R in formula¹-R⁶、R^1’-R^2’For the C1-C20 alkane of identical or different hydrogen, halogen or substituted or unsubstituted linear chain or branched chain Base, C3-C20 naphthenic base, C6-C20 aryl, C7-C20 alkaryls, C7-C20 aralkyl, C2-C10 alkylenes or C10-C20 are thick Cyclophane base；But R^1’And R^2’It is not hydrogen, R¹-R⁶One or more of it is optionally cyclic or not cyclic.

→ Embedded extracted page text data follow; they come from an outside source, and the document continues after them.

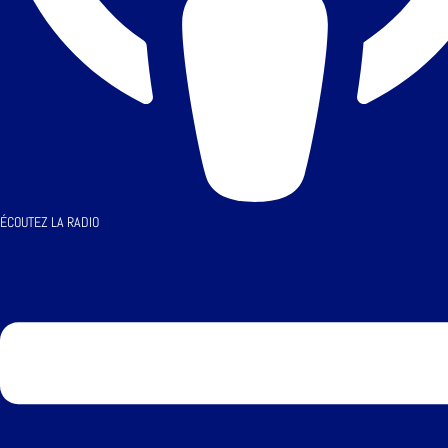
ÉCOUTEZ LA RADIO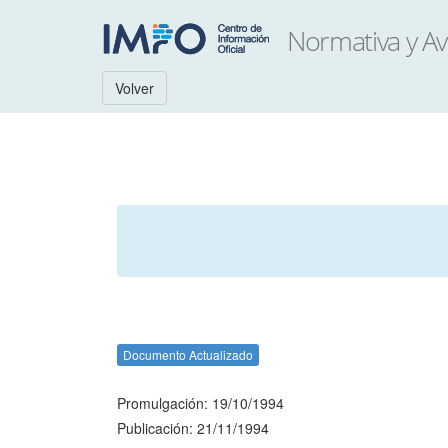
Volver
Documento Actualizado
Promulgación: 19/10/1994
Publicación: 21/11/1994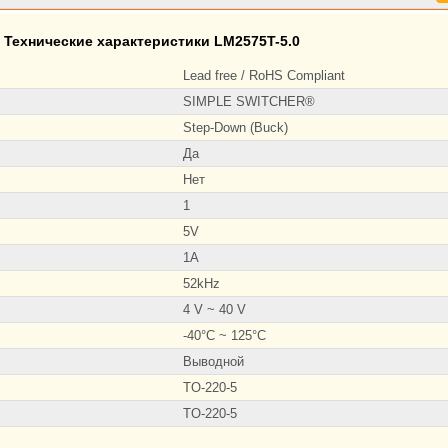
Технические характеристики LM2575T-5.0
Lead free / RoHS Compliant
SIMPLE SWITCHER®
Step-Down (Buck)
Да
Нет
1
5V
1A
52kHz
4 V ~ 40 V
-40°C ~ 125°C
Выводной
TO-220-5
TO-220-5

13. according to the ingredient of solid catalyst described in any one of claim 1-12, including titanium compound, magnesium compound and extremely The precursor of a kind of few reaction product selected from 1, the 8- naphthylenediamine class compounds, the magnesium compound is selected from least one： X_nMg(OR)_2-n, MgCl₂MROH, R_2-nMgX_n, MgCl₂/SiO₂, MgCl₂/Al₂O₃Or the mixture of magnesium halide and alcohol titanium, formula Middle m is the number of 0.1-6, and 0≤n≤2, X are halogen, and R is hydrogen or C₁-C₂₀Alkyl；The general formula of the titanium compound is TiX_N (OR)_4-N, R is the alkyl that carbon atom number is 1-20 in formula, and X is halogen, N=1-4.

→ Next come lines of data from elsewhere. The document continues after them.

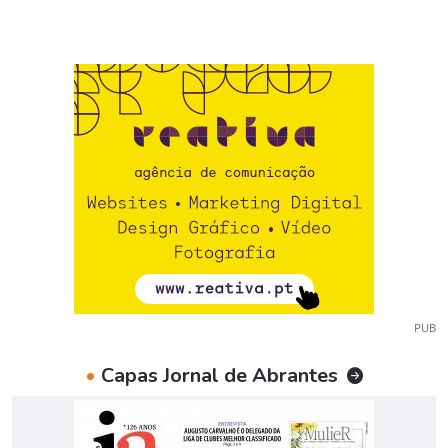
PUB
•
Capas Jornal de Abrantes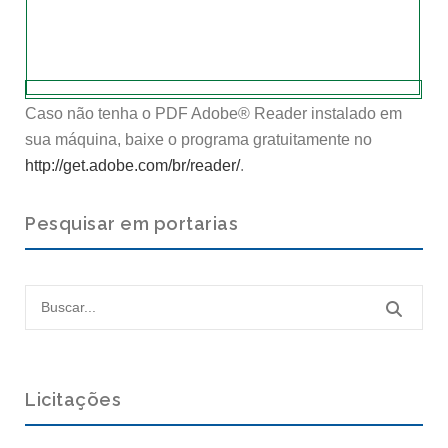
Caso não tenha o PDF Adobe® Reader instalado em
sua máquina, baixe o programa gratuitamente no
http://get.adobe.com/br/reader/
.
Pesquisar em portarias
Licitações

14. a kind of method preparing the ingredient of solid catalyst described in any one of claim 1-13 for olefinic polymerization, It is characterized in that, including：Magnesium compound and titanium compound is set to be selected from 1, the 8- naphthylenediamine class internal electron donors at least one Compound contacts, to obtain ingredient of solid catalyst.

15. one kind being used for alkene CH₂=CHR polymerization catalyst, wherein R be hydrogen or the hydrocarbyl group containing 1-12 carbon atom, It is characterized in that, includes the product of following substance reaction：

(a) ingredient of solid catalyst described in any one of claim 1-13；

(b) at least one general formula is AlR_nX_(3-n)Organo-aluminum compound, R is the alkyl of hydrogen, carbon atom number 1-20 in formula；X is Halogen, n are the integer of 0≤n≤3；With, optionally,

(c) at least one general formula that is selected from is R_nSi(OR₁)_4-nSilicone compounds as external donor compound, in formula R and R₁For C₁-C₁₈Alkyl, optional also hetero atom；N is the integer of 0≤n≤3.

16. being used for alkene CH₂The method of=CHR polymerizations, including homopolymerization, pre-polymerization and copolymerization, wherein R are former for hydrogen or containing 1-12 carbon The hydrocarbyl group of son, catalyst described in claim 15 in the presence of, carry out.